Just a few hundred yards West of the Wall, is the Lincoln Memorial.  In his second inaugural address Lincoln spoke about how war had divided our nation.  Of course he was talking about the Civil War.  But his words are appropriate even now:  “With malice toward none, with charity for all, with firmness in the right as God gives us to see the right, let us strive on to finish the work we are in, to bind up the nation’s wounds, to care for him who shall have borne the battle and for his widow and his orphan, to do all which may achieve and cherish a just and lasting peace among ourselves and with all nations”.

As our nation once again looks to heroes to stand in harms way, I think about the injustice to the 58,260 names on the wall.  For a long time their heroism was clouded by the political controversy that surrounded the war. But all that started to change with the dedication of the Vietnam Veterans Memorial in November of 1982.

I know from my experience at the wall, it truly is the wall that heals.  By the millions visitors come to the wall with quiet respect for the names listed there.  The political differences, which once separated us, are no less important now.   But at the wall, we can join together to honor and remember those who gave their lives and those who remain missing.
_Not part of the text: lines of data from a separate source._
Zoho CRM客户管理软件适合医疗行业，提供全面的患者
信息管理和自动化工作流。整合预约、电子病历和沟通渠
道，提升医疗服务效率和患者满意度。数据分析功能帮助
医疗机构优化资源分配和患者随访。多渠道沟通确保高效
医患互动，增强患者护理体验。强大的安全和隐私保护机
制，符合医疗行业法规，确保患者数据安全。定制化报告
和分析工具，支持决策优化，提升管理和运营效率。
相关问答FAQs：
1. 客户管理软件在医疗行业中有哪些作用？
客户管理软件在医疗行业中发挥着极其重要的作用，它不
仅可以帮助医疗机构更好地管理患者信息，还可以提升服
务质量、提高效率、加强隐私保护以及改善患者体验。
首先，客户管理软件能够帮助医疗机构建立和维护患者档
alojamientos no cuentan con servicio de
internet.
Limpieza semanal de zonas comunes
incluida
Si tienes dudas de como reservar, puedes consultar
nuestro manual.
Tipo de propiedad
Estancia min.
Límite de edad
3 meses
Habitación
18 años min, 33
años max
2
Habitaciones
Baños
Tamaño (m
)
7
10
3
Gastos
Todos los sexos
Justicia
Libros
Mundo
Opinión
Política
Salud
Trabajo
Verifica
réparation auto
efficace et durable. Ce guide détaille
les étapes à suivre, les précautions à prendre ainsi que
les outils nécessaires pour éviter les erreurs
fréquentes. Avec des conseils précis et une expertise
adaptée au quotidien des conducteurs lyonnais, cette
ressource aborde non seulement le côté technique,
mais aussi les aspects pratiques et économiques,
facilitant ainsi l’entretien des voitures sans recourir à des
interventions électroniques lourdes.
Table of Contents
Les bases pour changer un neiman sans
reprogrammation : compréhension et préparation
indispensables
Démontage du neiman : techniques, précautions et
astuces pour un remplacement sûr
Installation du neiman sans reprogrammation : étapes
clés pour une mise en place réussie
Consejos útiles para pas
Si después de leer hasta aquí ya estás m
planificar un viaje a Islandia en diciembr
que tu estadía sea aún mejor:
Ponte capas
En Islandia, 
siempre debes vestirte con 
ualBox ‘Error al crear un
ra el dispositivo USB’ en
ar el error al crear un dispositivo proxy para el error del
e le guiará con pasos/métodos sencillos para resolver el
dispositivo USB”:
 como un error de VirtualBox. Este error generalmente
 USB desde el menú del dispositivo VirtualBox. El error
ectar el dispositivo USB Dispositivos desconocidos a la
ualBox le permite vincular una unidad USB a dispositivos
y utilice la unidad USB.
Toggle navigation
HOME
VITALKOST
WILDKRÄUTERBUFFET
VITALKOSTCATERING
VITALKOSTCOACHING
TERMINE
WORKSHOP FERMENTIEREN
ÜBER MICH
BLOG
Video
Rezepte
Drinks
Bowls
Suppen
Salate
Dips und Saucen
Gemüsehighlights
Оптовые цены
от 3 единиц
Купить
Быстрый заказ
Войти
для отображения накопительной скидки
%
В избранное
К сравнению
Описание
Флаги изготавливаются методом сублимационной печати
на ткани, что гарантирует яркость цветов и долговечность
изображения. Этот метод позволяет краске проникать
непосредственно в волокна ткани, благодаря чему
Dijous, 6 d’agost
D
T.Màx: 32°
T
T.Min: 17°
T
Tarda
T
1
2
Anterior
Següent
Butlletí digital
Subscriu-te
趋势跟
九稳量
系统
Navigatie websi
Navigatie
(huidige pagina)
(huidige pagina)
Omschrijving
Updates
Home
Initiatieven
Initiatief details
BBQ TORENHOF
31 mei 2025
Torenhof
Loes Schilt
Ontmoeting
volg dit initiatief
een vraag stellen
Webmaster Note:  Roger served in Company B, 1/12th Cavalry from December 69 – April 70.  While remaining to be assigned to the Division, he completed his tour as an instructor at the Armed Forces Language School, Vung Tau Annex.  He departed Vietnam in November 1970.
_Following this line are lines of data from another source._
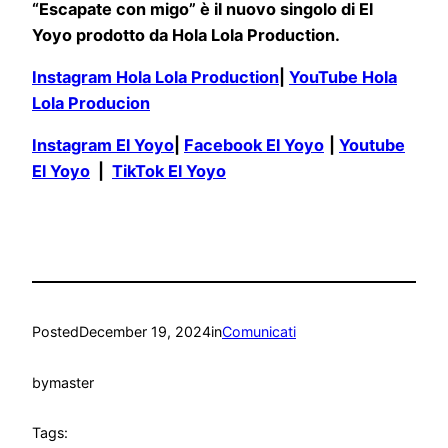
“Escapate con migo” è il nuovo singolo di El
Yoyo prodotto da Hola Lola Production.
Instagram Hola Lola Production
|
YouTube Hola
Lola Producion
Instagram El Yoyo
|
Facebook El Yoyo
|
Youtube
El Yoyo
|
TikTok El Yoyo
Posted
December 19, 2024
in
Comunicati
by
master
Tags:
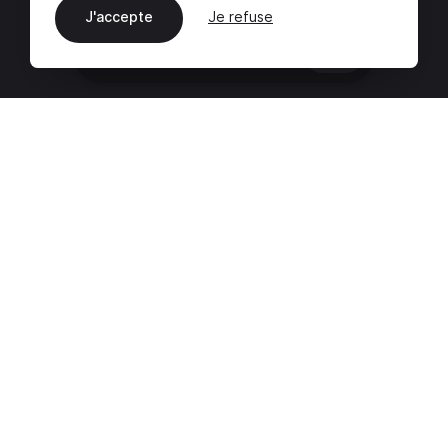
J'accepte
Je refuse
FR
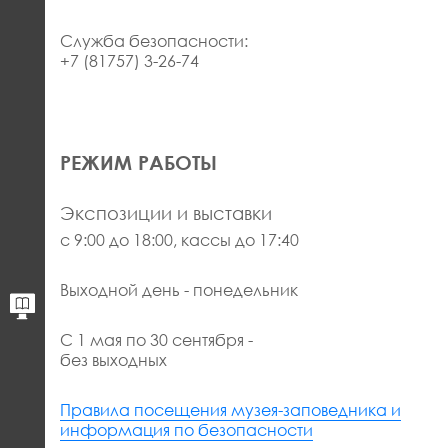
Служба безопасности:
+7 (81757) 3-26-74
РЕЖИМ РАБОТЫ
Экспозиции и выставки
с 9:00 до 18:00, кассы до 17:40
Выходной день - понедельник
С 1 мая по 30 сентября -
без выходных
Правила посещения музея-заповедника и
информация по безопасности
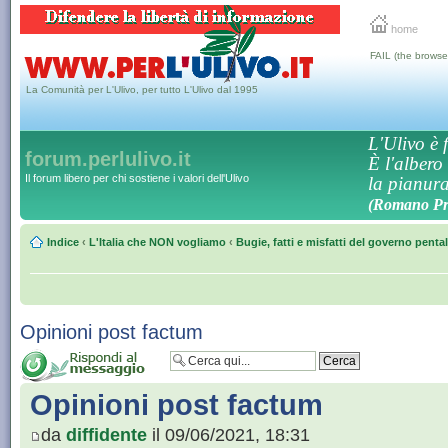
home
FAIL (the browse
La Comunità per L'Ulivo, per tutto L'Ulivo dal 1995
L'Ulivo è f
forum.perlulivo.it
È l'albero
Il forum libero per chi sostiene i valori dell'Ulivo
la pianura,
(Romano Pro
Indice
‹
L'Italia che NON vogliamo
‹
Bugie, fatti e misfatti del governo penta
Opinioni post factum
Opinioni post factum
da
diffidente
il 09/06/2021, 18:31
Readers who have read his other story posted here: "A Week at the Wall", will remember in that story he related a story told to him by another volunteer at the Wall about an encounter with a God Star mother.  In his comments at the Traveling Wall visit to Lincoln City, he relates a similar story that happened to him.  I asked Roger if this was the same story.  His reply: “No, I wrote the article “A Week at the Wall” after my first week of volunteer service in November 2001.  At that time I had not yet been asked to help find a name by a Gold Star mother, however, I was always concerned as to how I would respond emotionally if such an encounter were to happen.  Seven years had passed between that first story and my comments at the Visiting Wall in September 2008.  In that time I have encountered several God Star mothers, and that was the story I related in my comments in September of 2008.”